> Work instructions: The answer should hold every line of the listing, unchanged and free of images.

> Data records:
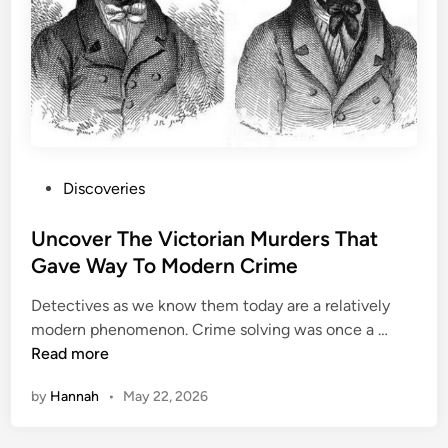
c
r
a
t
i
v
e
H
P
Discoveries
e
o
i
s
Uncover The Victorian Murders That
s
t
Gave Way To Modern Crime
t
e
s
Detectives as we know them today are a relatively
d
i
U
modern phenomenon. Crime solving was once a …
i
n
n
Read more
n
U
c
S
by
Hannah
•
May 22, 2026
o
H
v
i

> Solved exercise:
c
r
a
t
i
v
e
H
P
Discoveries
e
o
i
s
Uncover The Victorian Murders That
s
t
Gave Way To Modern Crime
t
e
s
Detectives as we know them today are a relatively
d
i
U
modern phenomenon. Crime solving was once a …
i
n
n
Read more
n
U
c
S
by
Hannah
•
May 22, 2026
o
H
v
i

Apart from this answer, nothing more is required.